Ce n'est donc pas suffisant pour vous ?
Je pense qu'on a beaucoup de mal, dans l'Hexagone, à prendre la mesure de la crise que connaît Mayotte. Il y a dix ans, les rapports sont clairs, il n'y avait pas une seule violence sur les personnes. Aujourd'hui, le département de Mayotte est la capitale française de la violence et des agressions sur les personnes. Et encore, les Mahoraises et les Mahorais ne vont plus porter plainte parce qu'ils ont l'impression que ça ne sert à rien. L'impunité est telle pour celles et ceux qui nous agressent qu'on ne va plus porter plainte. Lorsque je parle de l'immigration comorienne et d'une volonté politique, ce n'est pas mon imagination, c'est précisément le discours des autorités comoriennes qui revendiquent Mayotte depuis l'indépendance en 1976 et qui ont envoyé et envoient quotidiennement trois, quatre ou cinq bateaux chargés d'une vingtaine de migrants à Mayotte. Mayotte a accueilli, Mayotte a fait beaucoup.
La moitié de la population est actuellement étrangère à Mayotte. Mayotte ne peut plus. C'est simplement que tout est saturé. Au niveau des services publics, les écoles sont en rotation, c'est-à-dire qu'il y a une classe le matin, une classe l'après-midi car il n'y a plus assez de bâtiments. Nous avons des coupures d'eau chaque jour parce qu'en fait, aucune de nos infrastructures n'est calibrée pour la population et l'évolution démographique. Nous subissons le flux migratoire. C'est vrai que c'est une question, selon moi, de souveraineté nationale, puisque nous sommes le seul territoire français revendiqué par un pays étranger. Ce n'est pas une question de conflits ethniques ou de xénophobie, c'est un diagnostic froid d'une situation qui est extrêmement grave. La moindre étincelle peut faire basculer l'île parce que la population est excédée.
Gérald Darmanin souhaite durcir le droit du sol à Mayotte. Qu'est- ce que vous en pensez ?

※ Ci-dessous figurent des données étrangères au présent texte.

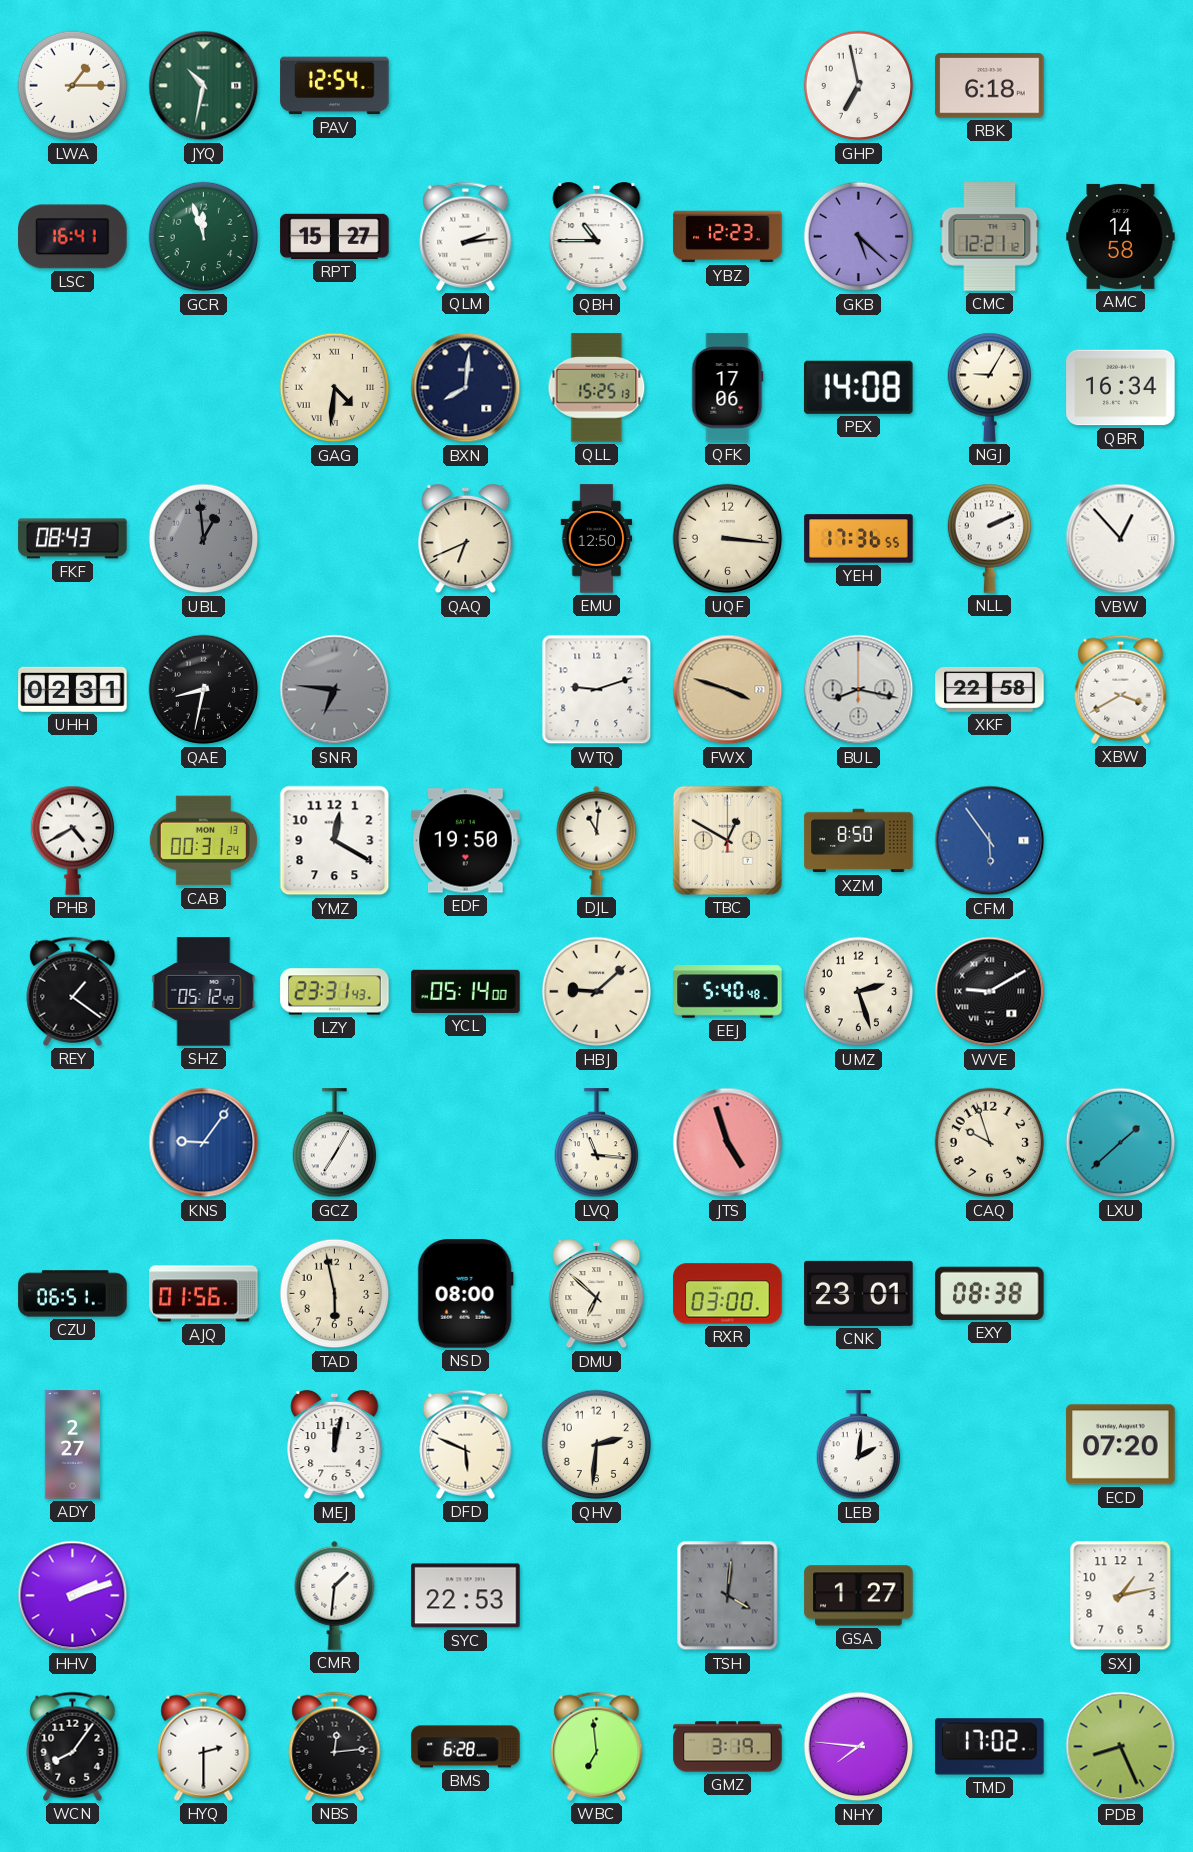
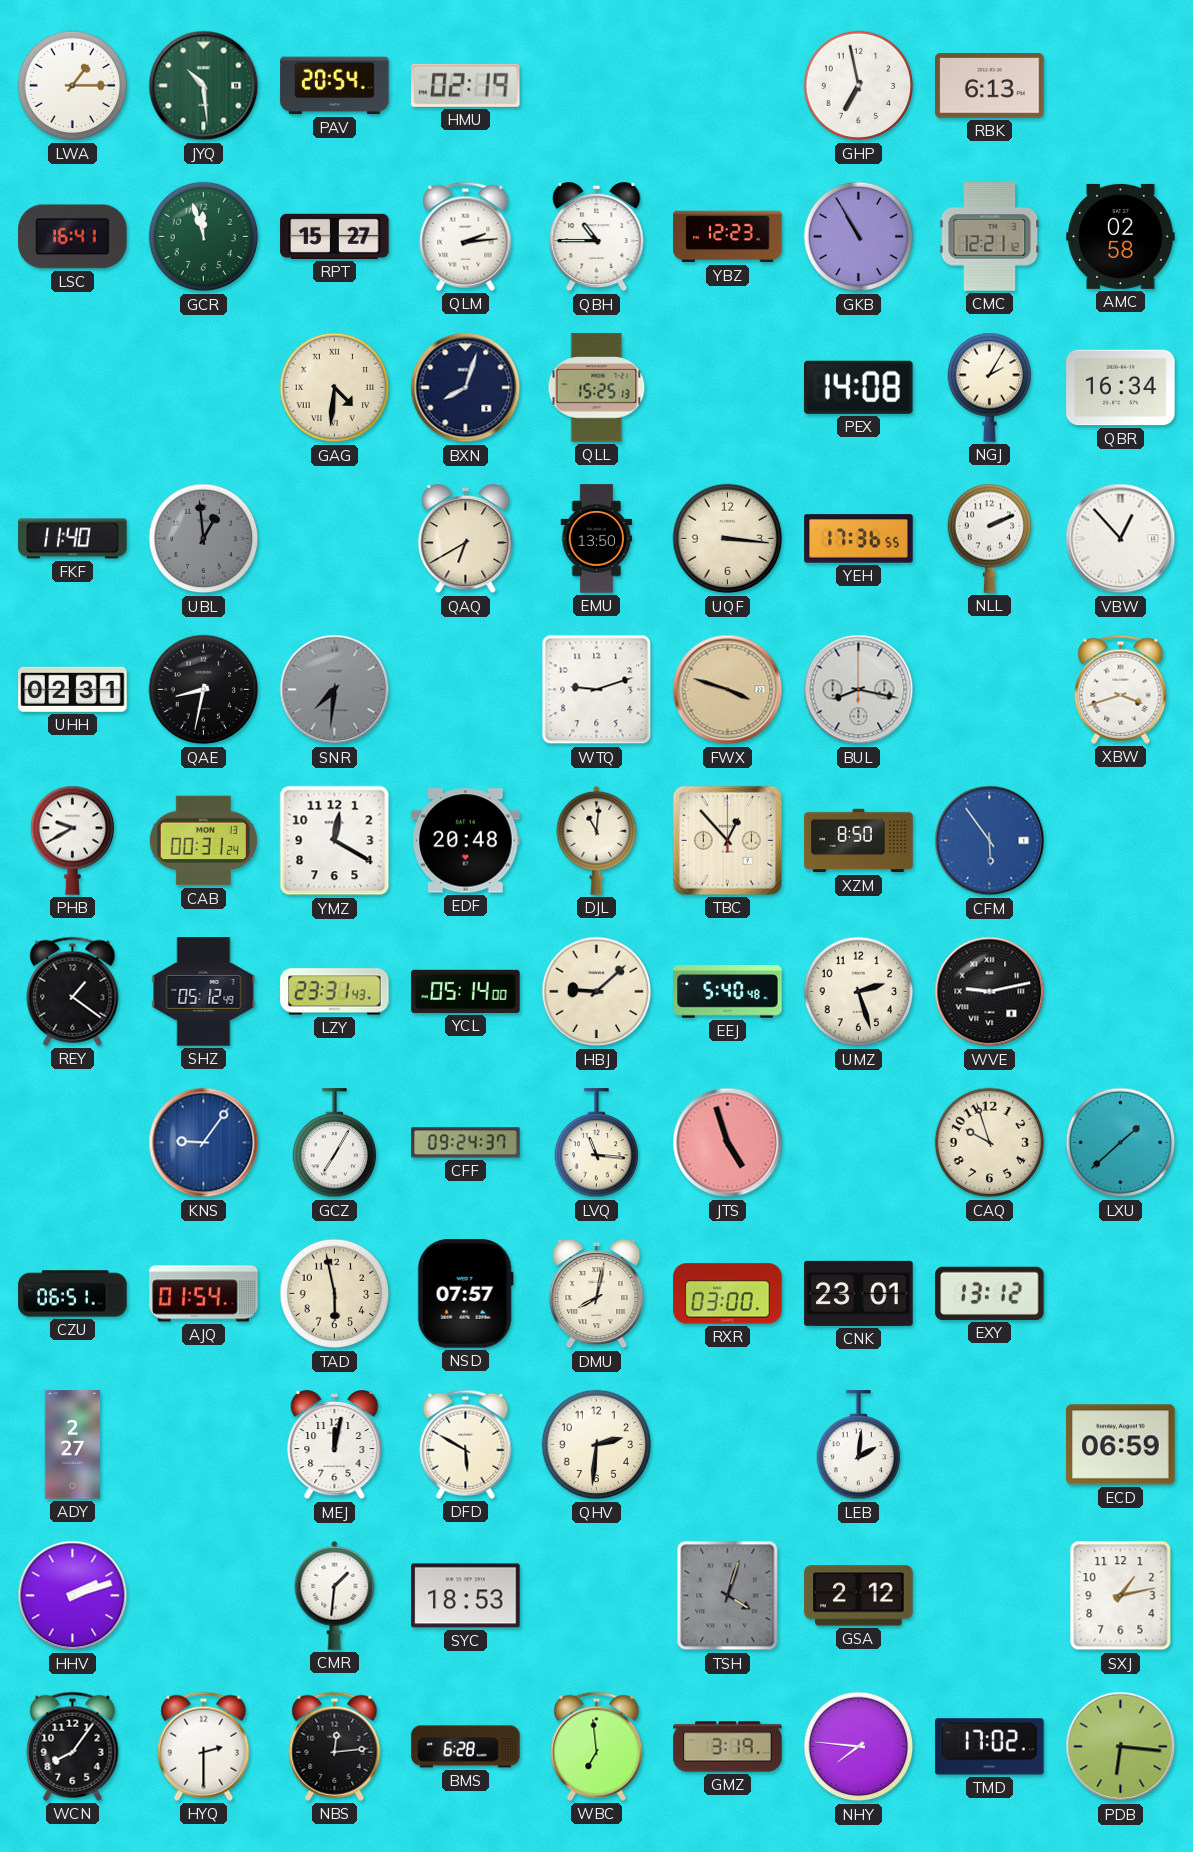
JYQ: 10:32 -> 10:29
PAV: 12:54 -> 20:54
HMU: none -> 02:19
RBK: 6:18 -> 6:13
GKB: 5:22 -> 10:55
AMC: 14:58 -> 02:58
BXN: 8:01 -> 8:03
QFK: 17:06 -> none
NGJ: 9:05 -> 2:05
FKF: 08:43 -> 11:40
QAQ: 6:41 -> 6:40
EMU: 12:50 -> 13:50
SNR: 6:46 -> 7:31
XKF: 22:58 -> none
XBW: 3:40 -> 3:42
PHB: 4:40 -> 9:40
EDF: 19:50 -> 20:48
TBC: 12:50 -> 12:53
WVE: 9:10 -> 9:13
CFF: none -> 09:24
AJQ: 01:56 -> 01:54
NSD: 08:00 -> 07:57
DMU: 6:52 -> 8:02
EXY: 08:38 -> 13:12
DFD: 5:49 -> 5:50
ECD: 07:20 -> 06:59
SYC: 22:53 -> 18:53
TSH: 4:01 -> 4:03
GSA: 1:27 -> 2:12
PDB: 8:26 -> 6:16
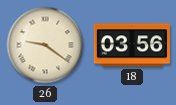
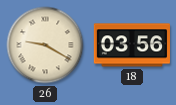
26: 9:21 -> 9:20
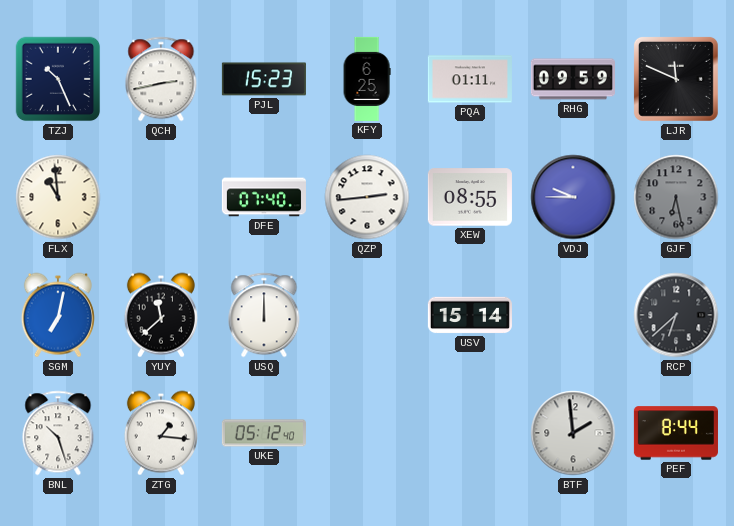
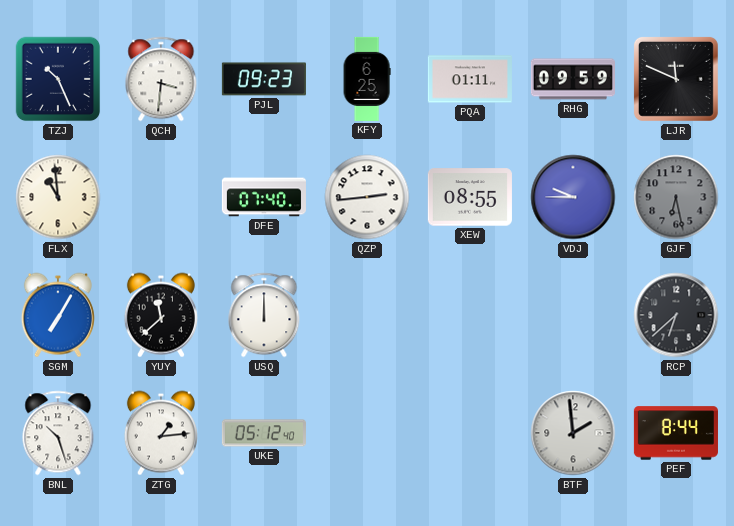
QCH: 2:43 -> 3:31
PJL: 15:23 -> 09:23
SGM: 7:02 -> 7:05
USV: 15:14 -> none
ZTG: 1:16 -> 1:14
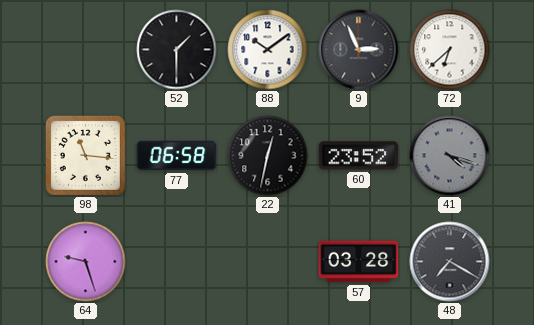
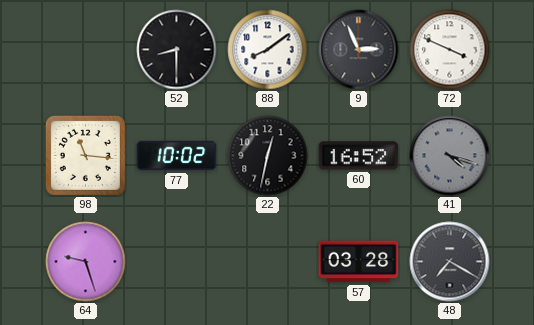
52: 1:30 -> 8:30
88: 10:09 -> 8:09
72: 6:38 -> 3:49
77: 06:58 -> 10:02
60: 23:52 -> 16:52
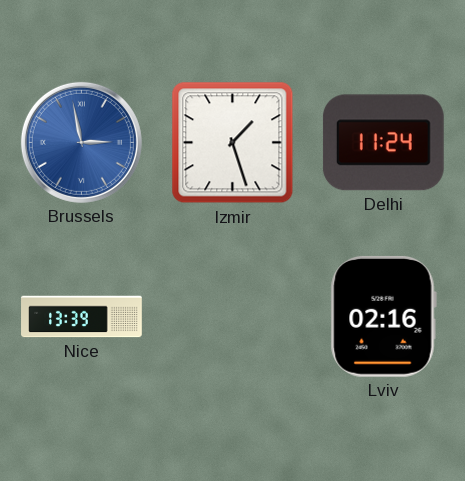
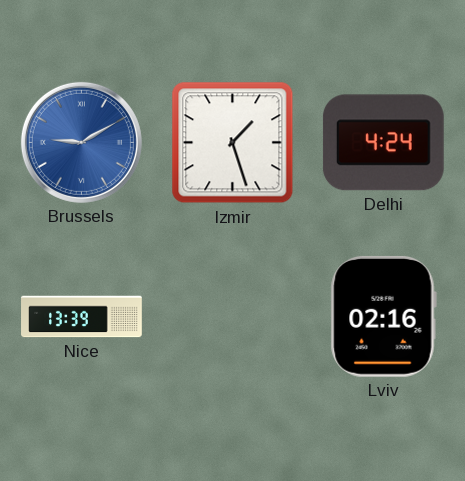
Brussels: 2:58 -> 9:10
Delhi: 11:24 -> 4:24
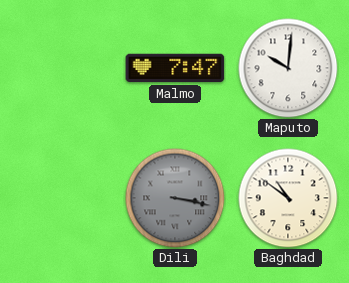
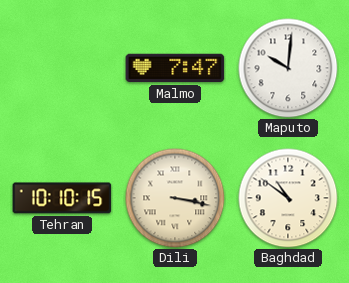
Tehran: none -> 10:10
Dili dial: grey -> cream
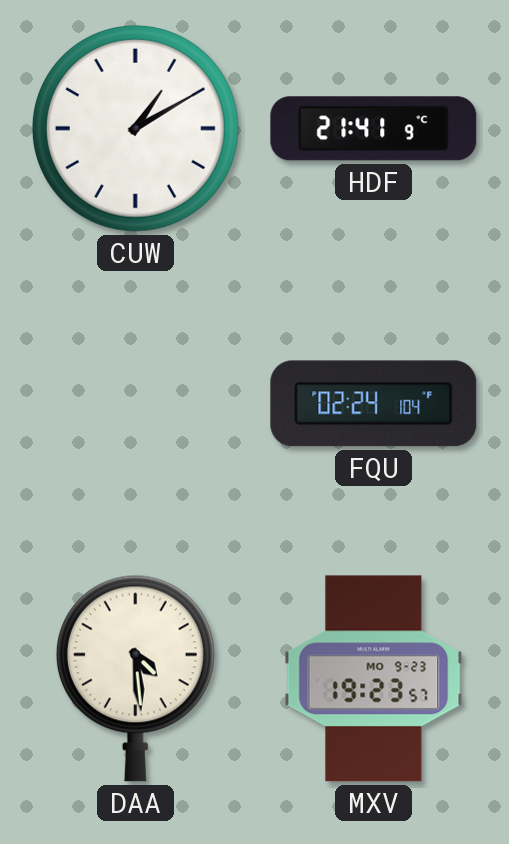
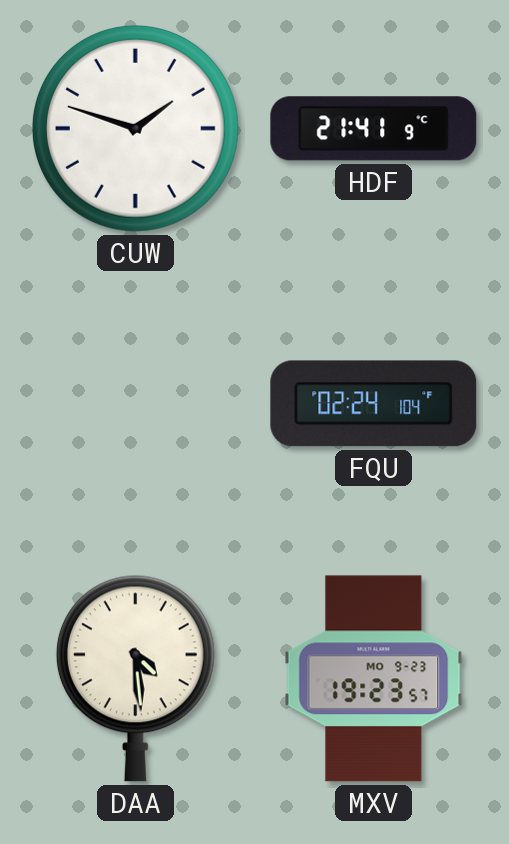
CUW: 1:10 -> 1:48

Je pense que la question du droit du sol a un reflet particulier à Mayotte. Effectivement, c'est un débat qui est hautement inflammable dans l'Hexagone mais Mayotte est un territoire qui est à côté d'un autre qui envoie sa population accoucher à Mayotte pour avoir l'espoir de la naturalisation et de l'accès à la nationalité française. Nous sommes la première maternité d'Europe avec plus de 12 000 naissances par an. Nous avons une démographie qui est complètement incontrôlable. 80 % des parturientes sont comoriennes à Mayotte. Pour ces étrangères, l'objet est d'obtenir la nationalité. Une fois qu'elles ont un enfant qui, potentiellement à 18 ans, peut prétendre à la nationalité, ces mères ne sont pas expulsables et leurs enfants, une fois qu'ils sont naturalisées, leur permettent d'accéder au regroupement familial. Nous sommes pris dans un cycle qui est totalement hors de contrôle.
La loi Thani a déjà restreint le droit du sol à Mayotte mais nous n'avons pas observé de diminution des naissances ou des arrivées de bateaux de migrants. Il faut donc avoir des réponses qui soient non seulement législatives au niveau du droit de la régularisation, du droit à la nationalité, mais il y a des questions qui sont plus pressantes que ces leviers législatifs. C'est la question de la protection de la frontière. J'attends que la Défense nationale mobilise un bâtiment de la Marine nationale, un navire patrouilleur Outre-mer dédié à la lutte contre l'immigration clandestine qui soit basé de manière permanente à Mayotte. Il faut verrouiller notre frontière qui est laissée pour le moment grande ouverte. Il faut enfin absolument un changement de ton et de discours avec les Comores, qu'elles soient sanctionnées pour la pression migratoire qu'elles exercent à Mayotte.